-- TASK --
Copy out exactly the stretch of the listing below that begins at the line containing "May Calendar" and ends at the line containing "Self locking and", and copy nothing outside it.

RECORDS TO PROCESS Start Marker

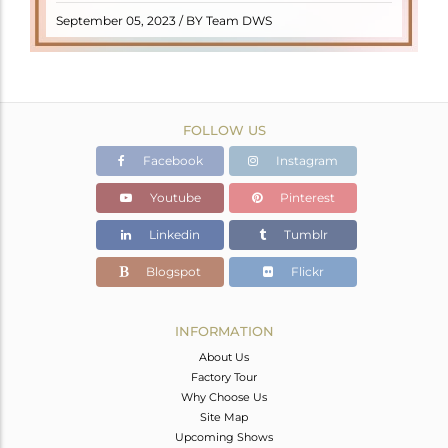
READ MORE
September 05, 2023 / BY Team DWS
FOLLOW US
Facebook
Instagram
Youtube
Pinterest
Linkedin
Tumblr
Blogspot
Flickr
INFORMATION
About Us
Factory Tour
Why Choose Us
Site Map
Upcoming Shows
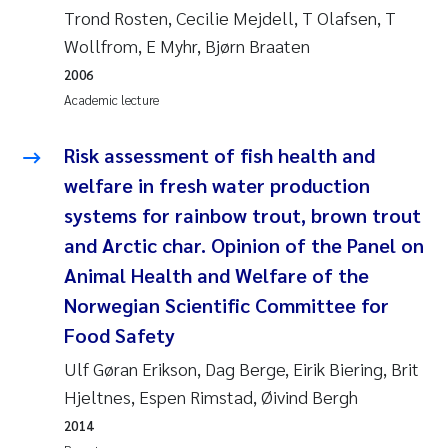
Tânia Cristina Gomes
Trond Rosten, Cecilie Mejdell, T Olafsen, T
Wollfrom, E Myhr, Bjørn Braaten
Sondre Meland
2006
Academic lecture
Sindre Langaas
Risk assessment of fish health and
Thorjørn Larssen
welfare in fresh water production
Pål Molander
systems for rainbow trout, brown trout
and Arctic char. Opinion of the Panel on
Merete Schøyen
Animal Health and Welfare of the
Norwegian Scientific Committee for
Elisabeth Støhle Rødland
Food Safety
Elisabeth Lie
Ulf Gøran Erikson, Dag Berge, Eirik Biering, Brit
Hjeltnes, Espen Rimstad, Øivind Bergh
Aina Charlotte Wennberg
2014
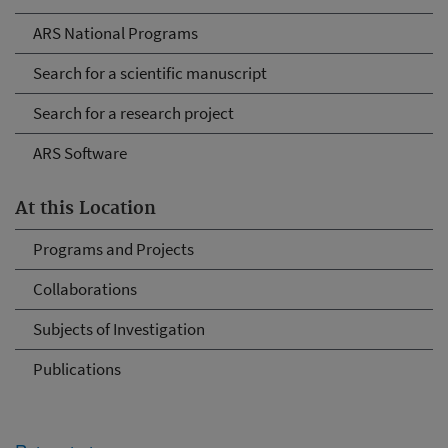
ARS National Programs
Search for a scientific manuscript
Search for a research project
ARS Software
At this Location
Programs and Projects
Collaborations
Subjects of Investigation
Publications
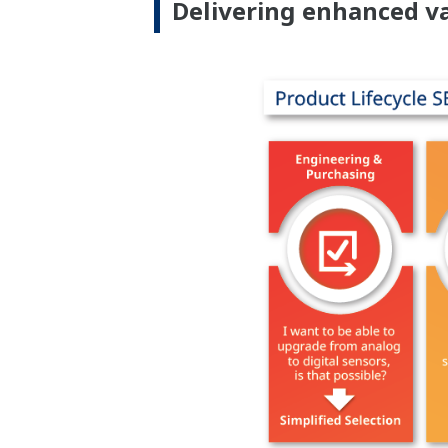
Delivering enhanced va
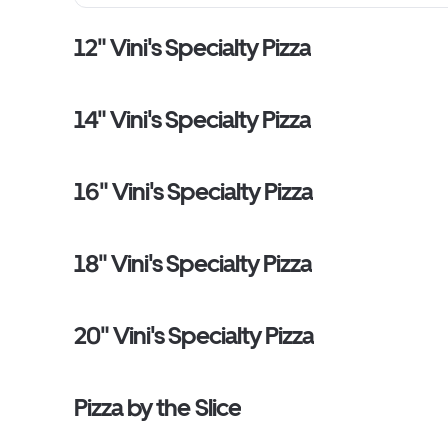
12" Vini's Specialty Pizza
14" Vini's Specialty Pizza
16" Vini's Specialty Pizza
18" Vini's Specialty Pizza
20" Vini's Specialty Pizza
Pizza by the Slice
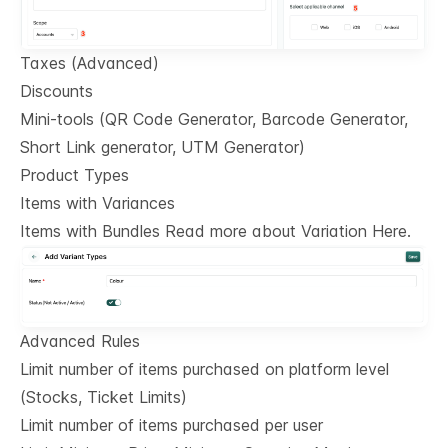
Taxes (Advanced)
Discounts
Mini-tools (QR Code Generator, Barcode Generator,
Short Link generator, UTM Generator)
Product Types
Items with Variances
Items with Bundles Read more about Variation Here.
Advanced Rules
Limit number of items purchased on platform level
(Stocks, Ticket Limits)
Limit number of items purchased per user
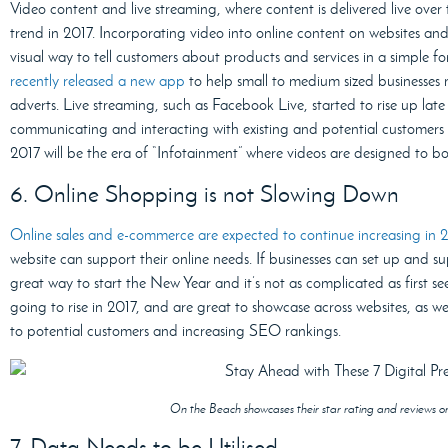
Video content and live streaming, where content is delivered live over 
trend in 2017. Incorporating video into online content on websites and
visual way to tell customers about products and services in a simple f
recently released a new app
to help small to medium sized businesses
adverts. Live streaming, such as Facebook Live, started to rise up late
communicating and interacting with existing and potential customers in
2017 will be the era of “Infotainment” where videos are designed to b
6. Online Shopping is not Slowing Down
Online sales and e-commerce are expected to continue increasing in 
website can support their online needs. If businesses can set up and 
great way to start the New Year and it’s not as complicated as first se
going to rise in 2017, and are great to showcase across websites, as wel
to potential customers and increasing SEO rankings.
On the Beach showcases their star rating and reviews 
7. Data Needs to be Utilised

RECORDS TO PROCESS End Marker
RECORDS TO PROCESS Start Marker

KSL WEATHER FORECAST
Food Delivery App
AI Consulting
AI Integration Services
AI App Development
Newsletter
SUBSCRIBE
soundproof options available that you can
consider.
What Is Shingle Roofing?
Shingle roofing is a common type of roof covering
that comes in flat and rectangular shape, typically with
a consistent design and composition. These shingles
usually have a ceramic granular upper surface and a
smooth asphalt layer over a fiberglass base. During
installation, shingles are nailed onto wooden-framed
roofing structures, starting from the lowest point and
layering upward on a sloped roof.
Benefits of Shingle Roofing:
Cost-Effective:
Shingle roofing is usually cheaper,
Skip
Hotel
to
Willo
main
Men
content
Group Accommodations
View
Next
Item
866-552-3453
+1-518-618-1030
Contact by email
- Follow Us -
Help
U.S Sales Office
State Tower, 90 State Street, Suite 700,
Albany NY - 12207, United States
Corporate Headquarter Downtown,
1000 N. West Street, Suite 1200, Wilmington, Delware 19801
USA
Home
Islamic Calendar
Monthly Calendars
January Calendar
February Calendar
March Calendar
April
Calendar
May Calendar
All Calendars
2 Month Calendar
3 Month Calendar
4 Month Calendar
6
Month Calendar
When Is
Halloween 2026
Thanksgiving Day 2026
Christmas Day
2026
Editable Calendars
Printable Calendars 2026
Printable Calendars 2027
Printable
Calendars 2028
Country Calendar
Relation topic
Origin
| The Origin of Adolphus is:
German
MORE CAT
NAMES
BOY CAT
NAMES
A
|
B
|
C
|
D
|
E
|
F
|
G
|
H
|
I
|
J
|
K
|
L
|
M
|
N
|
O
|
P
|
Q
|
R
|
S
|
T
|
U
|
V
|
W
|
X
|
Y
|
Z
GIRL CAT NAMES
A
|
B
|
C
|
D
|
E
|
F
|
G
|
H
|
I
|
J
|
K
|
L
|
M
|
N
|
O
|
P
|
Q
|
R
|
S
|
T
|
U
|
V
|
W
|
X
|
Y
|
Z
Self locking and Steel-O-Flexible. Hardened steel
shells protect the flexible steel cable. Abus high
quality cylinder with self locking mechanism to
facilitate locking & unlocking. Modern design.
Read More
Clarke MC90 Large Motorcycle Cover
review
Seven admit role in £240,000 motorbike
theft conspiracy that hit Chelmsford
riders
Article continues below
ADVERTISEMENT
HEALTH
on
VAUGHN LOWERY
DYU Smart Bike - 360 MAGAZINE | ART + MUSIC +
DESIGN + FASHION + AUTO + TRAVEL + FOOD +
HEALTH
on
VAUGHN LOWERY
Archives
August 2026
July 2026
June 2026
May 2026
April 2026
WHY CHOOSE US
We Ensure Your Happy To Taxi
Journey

RECORDS TO PROCESS End Marker
RECORDS TO PROCESS Start Marker

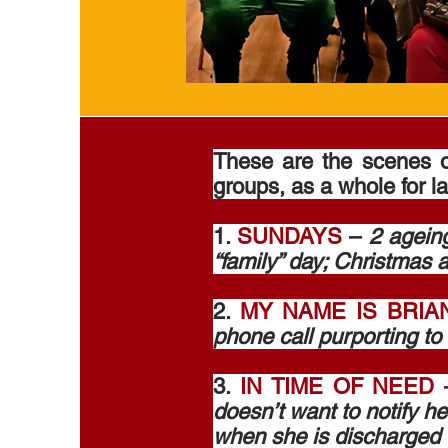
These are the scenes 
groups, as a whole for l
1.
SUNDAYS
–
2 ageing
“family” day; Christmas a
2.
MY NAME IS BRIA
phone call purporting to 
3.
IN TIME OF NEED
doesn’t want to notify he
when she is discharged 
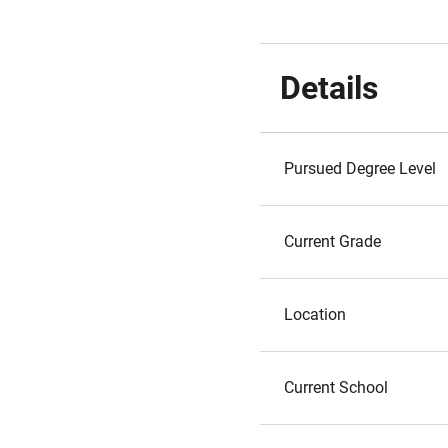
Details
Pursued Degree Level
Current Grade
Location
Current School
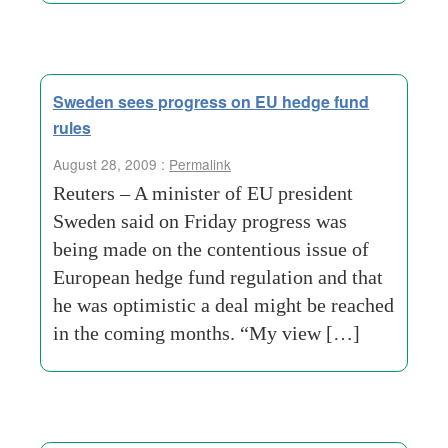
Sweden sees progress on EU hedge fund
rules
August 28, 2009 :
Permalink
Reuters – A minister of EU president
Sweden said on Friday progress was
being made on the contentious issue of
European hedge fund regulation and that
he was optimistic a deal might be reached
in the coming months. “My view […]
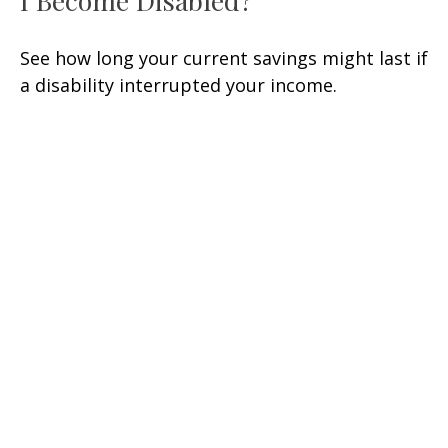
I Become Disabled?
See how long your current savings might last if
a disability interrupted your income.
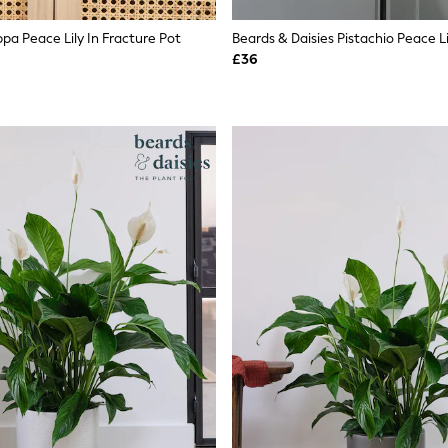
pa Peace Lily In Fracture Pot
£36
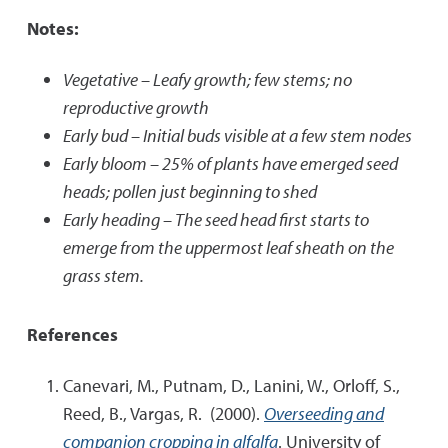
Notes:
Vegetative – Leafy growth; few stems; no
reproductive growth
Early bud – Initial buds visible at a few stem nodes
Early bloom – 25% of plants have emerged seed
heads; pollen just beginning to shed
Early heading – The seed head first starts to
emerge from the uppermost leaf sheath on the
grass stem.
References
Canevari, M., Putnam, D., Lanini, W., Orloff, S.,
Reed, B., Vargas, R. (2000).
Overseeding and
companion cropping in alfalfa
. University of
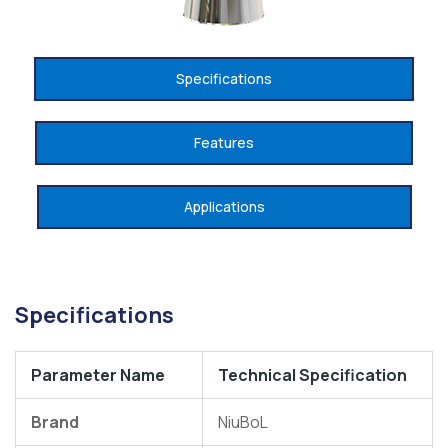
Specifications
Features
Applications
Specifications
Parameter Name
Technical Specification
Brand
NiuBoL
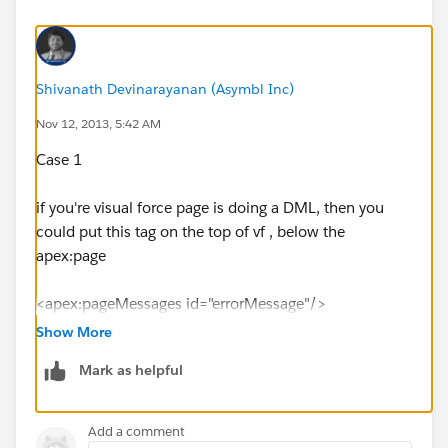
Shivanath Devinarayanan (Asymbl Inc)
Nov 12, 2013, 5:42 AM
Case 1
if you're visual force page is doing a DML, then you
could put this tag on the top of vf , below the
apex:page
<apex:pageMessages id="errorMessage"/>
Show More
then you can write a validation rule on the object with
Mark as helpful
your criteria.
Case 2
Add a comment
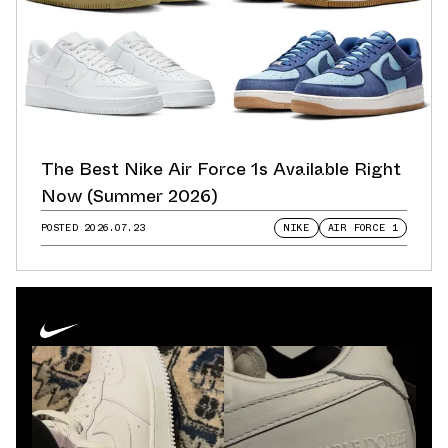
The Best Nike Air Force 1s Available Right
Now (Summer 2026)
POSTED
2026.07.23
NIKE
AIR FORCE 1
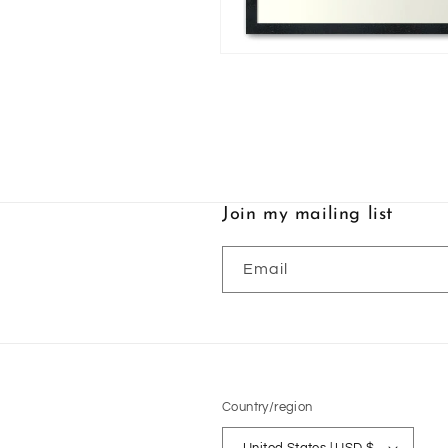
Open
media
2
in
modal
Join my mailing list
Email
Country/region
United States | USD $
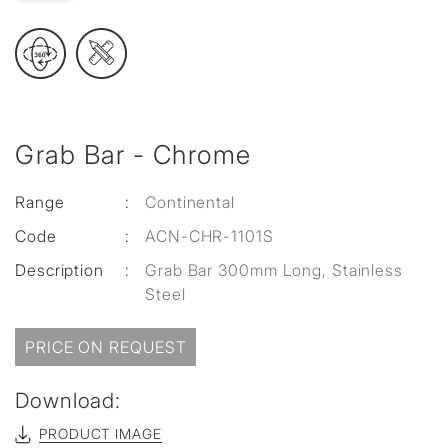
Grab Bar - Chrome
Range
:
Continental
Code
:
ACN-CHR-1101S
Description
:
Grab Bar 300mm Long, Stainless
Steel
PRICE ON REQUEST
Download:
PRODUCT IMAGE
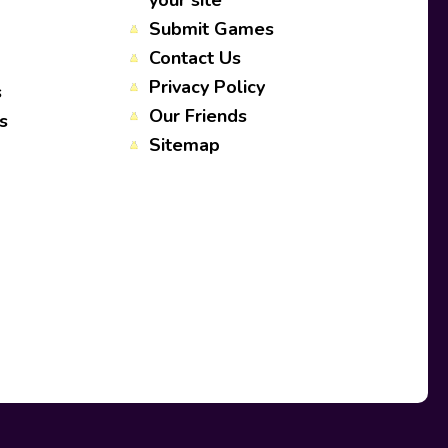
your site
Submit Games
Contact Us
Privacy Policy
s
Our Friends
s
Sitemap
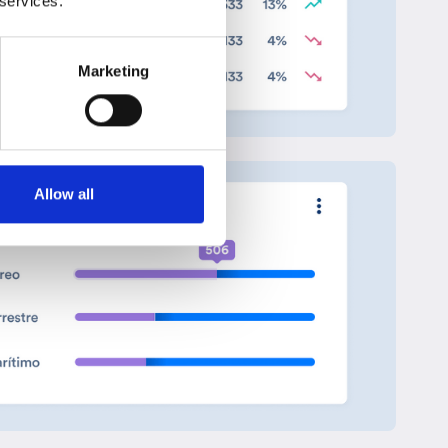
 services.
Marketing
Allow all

RECORDS TO PROCESS End Marker

-- THE COMPLETED TASK --
May Calendar
All Calendars
2 Month Calendar
3 Month Calendar
4 Month Calendar
6
Month Calendar
When Is
Halloween 2026
Thanksgiving Day 2026
Christmas Day
2026
Editable Calendars
Printable Calendars 2026
Printable Calendars 2027
Printable
Calendars 2028
Country Calendar
Relation topic
Origin
| The Origin of Adolphus is:
German
MORE CAT
NAMES
BOY CAT
NAMES
A
|
B
|
C
|
D
|
E
|
F
|
G
|
H
|
I
|
J
|
K
|
L
|
M
|
N
|
O
|
P
|
Q
|
R
|
S
|
T
|
U
|
V
|
W
|
X
|
Y
|
Z
GIRL CAT NAMES
A
|
B
|
C
|
D
|
E
|
F
|
G
|
H
|
I
|
J
|
K
|
L
|
M
|
N
|
O
|
P
|
Q
|
R
|
S
|
T
|
U
|
V
|
W
|
X
|
Y
|
Z
Self locking and Steel-O-Flexible. Hardened steel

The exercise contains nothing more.